TANIDIKLARINI ÖLDÜRMEYEN KATİL
Hollywood tarzı filmlerden daha zor tüketilen iki yapımdı. Ama sinemasal değerleri tartışılmazdı. Bu hafta vizyona giren Kibarca Öldürmek’e giderken büyük beklenti içindeydik. Gerçekten film bütün beklentilerimizi karşıladı. Sinema işte bu. Hollywood’un sistemi yücelten gerçeklikten uzak yapımları yerine böyle bıçak gibi keskin ama hayatın gerçeğini sorgulayan yapımlar seyretmek hep tercihimiz. Filmin oyuncu kadrosu muhteşem. Başta da dediğimiz gibi Brad Pitt, Ray Liotta, James Gandolfini, Richard Jenkins filmi taşıyan isimler.
Konusuna gelince, mafyanın kaçak kumarhanesi soyulur. Ray Liotta ’nın oynadığı patron Markie’nin başına gelen bu ikinci soygundur. Mafya Markie’den doğal olarak şüphelenecektir. Zaten patrondan duyulan şüphe nedeniyle çete soyguna kalkışır. Mafya benzer durumlarda sorgulamayı ve cezalandırmayı yapan tetikçisini gönderir. Brad Pitt’in canlandırdığı tetikçi Jackie araştırmaya başlar. Sonuçta bütün suçluları bulur. Fakat soygunu yapanlardan arasında tanıdığı bir kişi vardır. Ve tanıdıklarını öldürmemek gibi bir tercihi olan Jackie yardım için James Gandolfini’nin canlandırdığı Mickey’i çağırır.

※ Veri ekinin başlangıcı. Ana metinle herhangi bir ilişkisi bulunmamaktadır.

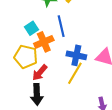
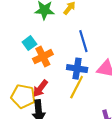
blue line: (61, 26) -> (83, 41), moved
yellow pentagon: (26, 57) -> (23, 96), moved

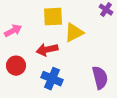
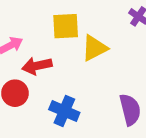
red arrow: (47, 50) -> (37, 66), moved

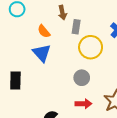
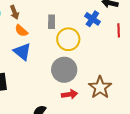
brown arrow: (62, 13) -> (14, 12), moved
gray circle: (82, 78) -> (64, 70), size x1.6

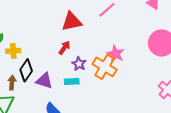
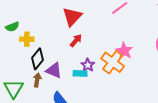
red triangle: (72, 22) -> (72, 17), moved, turned -40
purple star: (79, 64) -> (88, 65), moved
brown arrow: (12, 83) -> (37, 80), moved

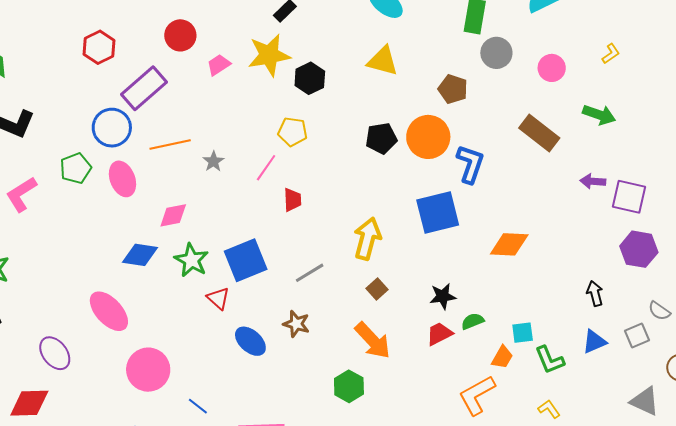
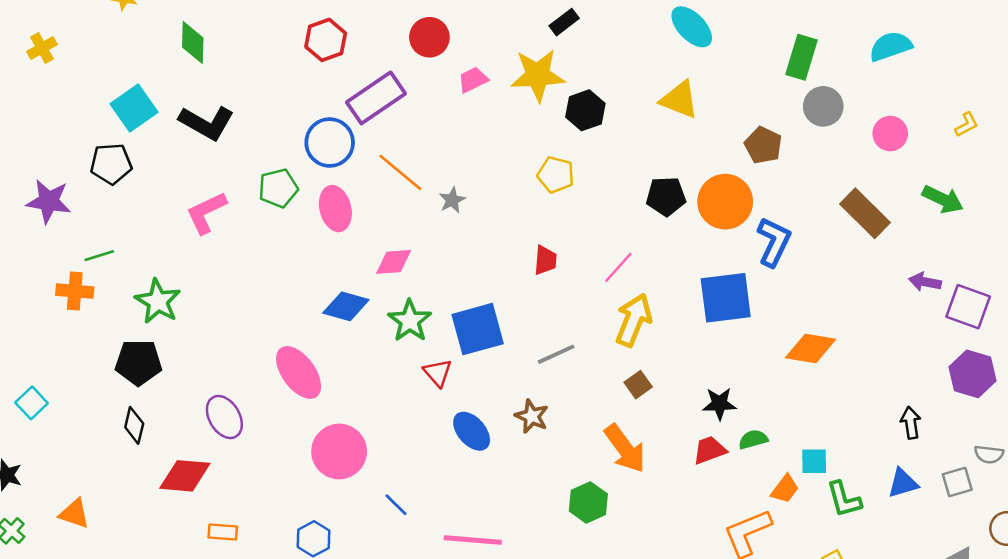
orange line: (170, 144) -> (400, 172), turned 45
pink line: (266, 168) -> (618, 267), moved
gray semicircle: (659, 311) -> (989, 454), turned -35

OBAMA’YA CEVAP OLAN SÖZLER
Bu suç hikayesi aslında öykünün ana hatlarıyla biraz klişe ama filmin değeri yönetmenin suç hikayesini kapitalizmin bir mikrokozmosu olarak yorumlamasında yatıyor. Kahramanlarının diyalogları sırasında arka planda televizyondan veya araba radyosundan George Bush’un, Obama’nın sözleri duyuluyor. İnsanların batmışlığının ve suç dürtüsünün aslında toplumun genelinin durumunu özetleyen yapısı filmde tam yerinde kullanılıyor. Yönetmen bununla da yetinmiyor. Brad Pitt’in dudaklarından dökülen, Obama’nın televizyonda söylediklerine bir cevap olan sözler de çok önemli. Obama “Amerika tek millettir. Hepimiz birbirimize destek vereceğiz” derken Pitt’in canlandırdığı Jackie şunları söyler: “Bu toplumda herkes yalnız. Amerika millet değil bir şirket.” Kapitalizmin insan onurunu aşağılayan bir sistem olduğu daha açıkça hangi diyalogda görebiliriz! Filmin George V. Higgins’in romanı olan Cogan’s Trade’den uyarlandığını söyleyelim. Sistemi herkesin anlayabileceği düzeyde eleştiren yönetmenin başarısını alkışlıyor, sinemaseverlerin bu filmi kaçırmamasını diliyorum.